Typesetting – AI-based Newspaper Placement Tool for the Japanese market.
Relevance to the Business:
- Applied machine learning, deep learning and data analytics expertise to develop a sophisticated typesetting tool.
- Targeted specifically for Japanese newspapers, aimed at enhancing efficiency, quality of layout design and cost reduction.
Accomplishments:
- Secured a patent for the Typesetting API.
- Delivered a Proof of Concept (PoC) to renowned companies like Toshiba and Fujitsu.
Transferable Skills:
- Knowledge of state of the art machine learning methodologies and their business applications in python (sklearn, pytorch, flask, fastapi)
- Knowledge of IT and Cluster technologies: Docker, Gitlab.
- Analytical skill, Data visualization, Constraint Programming and Deep Reinforcement Learning (Proximal Policy Optimization).
- Leadership, project management, and problem-solving skills.
Responsibilities:
- Led a multidisciplinary team, ensuring collaboration between data scientist, software developers, data analyst, and industry experts.

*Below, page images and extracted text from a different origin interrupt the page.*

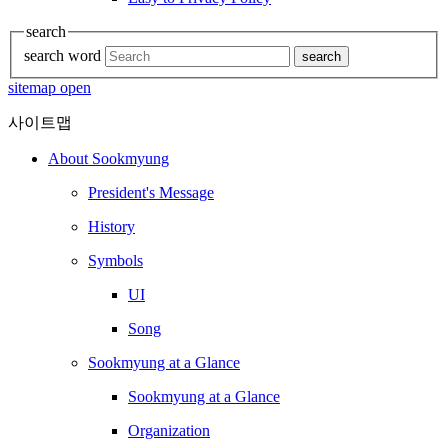
search
search word
search
sitemap open
사이트맵
About Sookmyung
President's Message
History
Symbols
UI
Song
Sookmyung at a Glance
Sookmyung at a Glance
Organization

- Mentor the junior team members and support them with technical issues.
- Translated specific needs of Japanese newspapers into an optimized machine learning model.
- Oversaw the end-to-end development of predictive models using advanced machine learning algorithms.
Challenges and Difficulties:
- Required understanding the unique preferences of the Japanese market, and design principles.
- Demonstrated problem-solving skills at the intersection of machine learning and Japanese design.
Feedback and Endorsements:
- Received positive feedback from stakeholders on efficiency and quality improvements.
- Endorsements affirm tangible contributions to the business landscape.
Context:
- Comprehensive background in deep learning and data analytics.
- Commitment to projects with direct business relevance, contributing to industry advancements.